Discover Paris’ first monument, the Panthéon
Another short walk east and you’ll be in the Place du Panthéon – the square that houses the monument Panthéon. The Panthéon is open to all to visit and you can book a reservation online in advance to secure your spot.
Built before the Eiffel Tower, the Panthéon is among Paris’s first most famous monuments, and indoors you’ll also find some of its most well-known citizens buried there. Most of them are notable men, unfortunately, including Victor Hugo, Voltaire, Rousseau, Jean Moulin, Louis Braille, Jean Jaurès, and even Soufflot, the architect of the Panthéon whose surname also serves as the main street name in front of it. Marie Curie was the first woman interred there in 1995 based on her achievements, rather than as the spouse of a notable man.
If you appreciate aesthetics, the Neoclassical decor inside and outside of the building will certainly impress, and for history buffs there is no shortage of interesting facts about the monument.
Day 3: Explore the hilltop village of Montmartre
By day three of your trip, you’ve already explored two influential Parisian neighborhoods, and you’re left to discover the scenic hilltop area of Montmartre. Street-style attire is highly recommended here; you’ll want to be comfortable as you trudge up the stairs and elevated streets throughout the neighborhood as you take in some of the city’s most architecturally pleasing sites.
Learn the cancan at the Museum of Montmartre
This Montmartre museum is unique in that it tells the story of the area through the art found inside it. Mostly comprised of Montmartre’s rich dance and musical past, notable artists in the 1800s also lived in the building itself, and their artwork pays homage to their former home. Here you’ll learn more about the roots of the Moulin Rouge as well, and its role in the history of Paris. Not only a small Parisian museum, but it also houses gardens and a vineyard, so you’ll get your money’s worth of the ticket by imbibing in French wines while you cancan your way from space to space.
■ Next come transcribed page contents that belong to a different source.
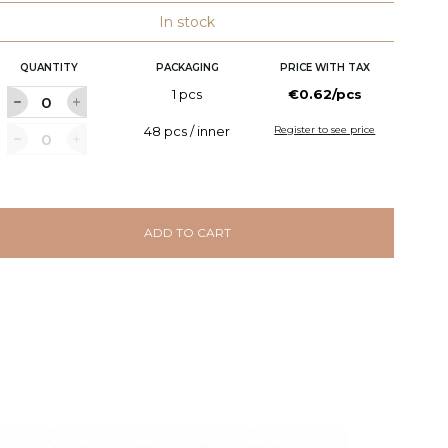
In stock
QUANTITY
PACKAGING
PRICE WITH TAX
1 pcs
€0.62/pcs
48 pcs / inner
Register to see price
ADD TO CART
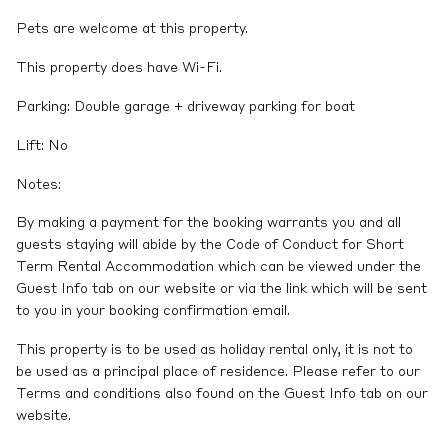
Pets are welcome at this property.
This property does have Wi-Fi.
Parking: Double garage + driveway parking for boat
Lift: No
Notes:
By making a payment for the booking warrants you and all
guests staying will abide by the Code of Conduct for Short
Term Rental Accommodation which can be viewed under the
Guest Info tab on our website or via the link which will be sent
to you in your booking confirmation email.
This property is to be used as holiday rental only, it is not to
be used as a principal place of residence. Please refer to our
Terms and conditions also found on the Guest Info tab on our
website.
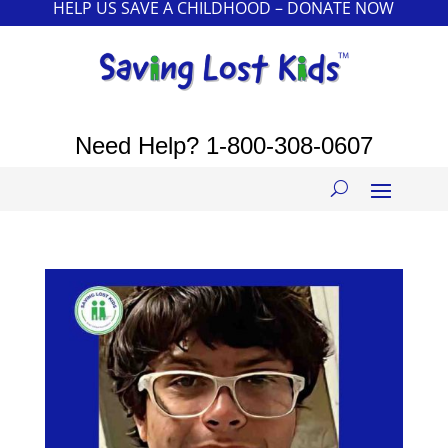
HELP US SAVE A CHILDHOOD – DONATE NOW
Need Help?
1-800-308-0607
Appreciate the shapes of the Arc de Triomphe
Perfectly square and elegant, the Arc de Triomphe shouldn’t be skipped on your short trip to Paris. Surrounded by a circular road, be cautious taking a picture in front of the building, or you might disrupt traffic! The Arc is perhaps one of the most well-recognized symbols in all of France and was initially requested by Napoleon Bonaparte himself in honor of his armies, although it wasn’t finished until 1836. The Arc is stunning in its own right, but it’s also open to the public to visit the inside. You can go up to the rooftop to get yet another iconic view of the Eiffel Tower, as well as sweeping views of the entire city.
End your trip at Sunset on the Champs Elysées
Although you’re nearing the end of your three day trip to Paris at this point, keep your spirits high knowing you’re ending the journey with what’s referred to as the most beautiful avenue in the world, the Champs Elysées. Depending on how much time you have left in your day, you can treat yourself to an elegant dining experience on this avenue, shopping, see one last museum, or simply reflect and bid au revoir to your time in one of the most lovely cities in the world.
No matter your motivation for visiting Paris, this city has something to offer everyone. Within three days, you can experience French culture in its past and present, and look forward to planning a trip to visit again in the future.